▶ **The problem**: Copy every line of the entries that includes the word "policie".

▶ **Provided records**:
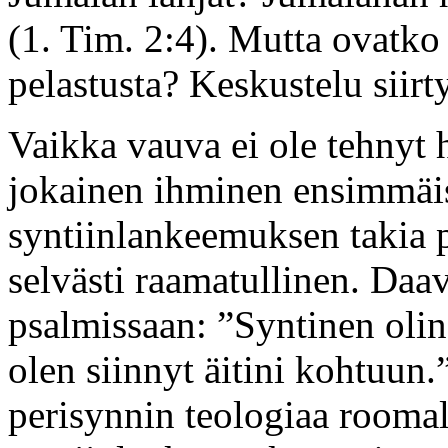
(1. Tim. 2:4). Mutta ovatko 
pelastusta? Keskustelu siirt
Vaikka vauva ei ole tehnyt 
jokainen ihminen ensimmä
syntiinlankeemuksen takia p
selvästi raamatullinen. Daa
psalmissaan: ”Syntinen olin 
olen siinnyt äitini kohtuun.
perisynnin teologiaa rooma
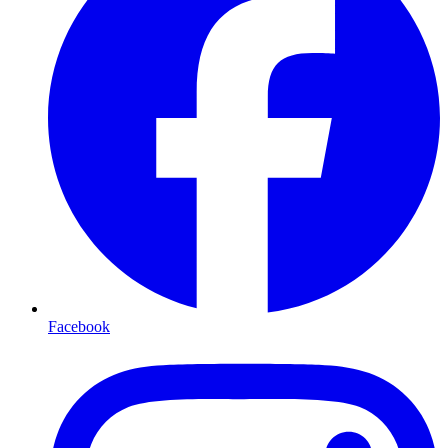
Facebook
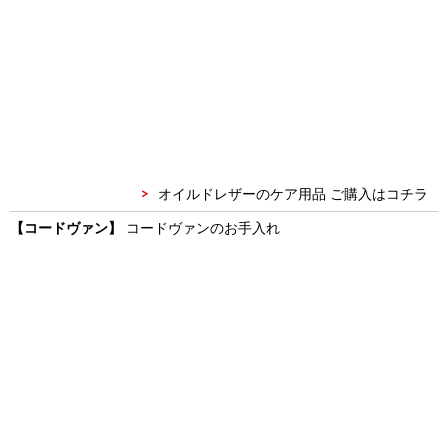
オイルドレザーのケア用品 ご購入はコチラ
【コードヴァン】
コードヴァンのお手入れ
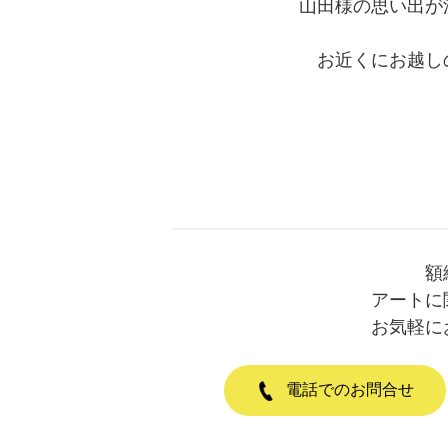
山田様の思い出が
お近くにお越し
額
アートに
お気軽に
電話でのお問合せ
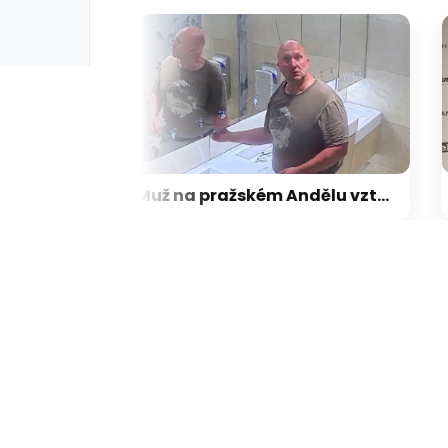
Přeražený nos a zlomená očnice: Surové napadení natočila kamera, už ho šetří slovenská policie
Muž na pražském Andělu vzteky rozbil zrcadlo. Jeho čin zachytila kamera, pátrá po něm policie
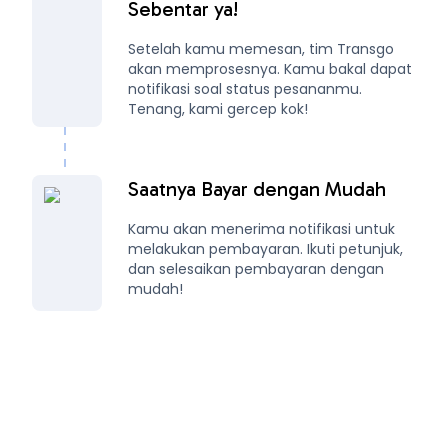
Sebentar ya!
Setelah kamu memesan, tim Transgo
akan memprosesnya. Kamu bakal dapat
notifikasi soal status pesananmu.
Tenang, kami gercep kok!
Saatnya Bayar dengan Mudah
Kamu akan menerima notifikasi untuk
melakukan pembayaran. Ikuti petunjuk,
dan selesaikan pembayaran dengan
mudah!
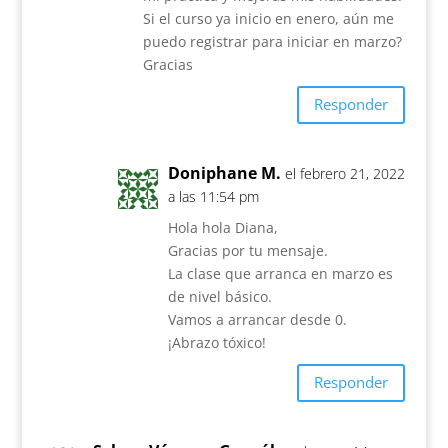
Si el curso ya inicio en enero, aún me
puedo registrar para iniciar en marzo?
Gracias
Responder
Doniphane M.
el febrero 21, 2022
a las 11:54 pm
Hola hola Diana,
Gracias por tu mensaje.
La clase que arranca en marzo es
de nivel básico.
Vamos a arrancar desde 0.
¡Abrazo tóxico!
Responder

▶ **Response area**:
Přeražený nos a zlomená očnice: Surové napadení natočila kamera, už ho šetří slovenská policie
Muž na pražském Andělu vzteky rozbil zrcadlo. Jeho čin zachytila kamera, pátrá po něm policie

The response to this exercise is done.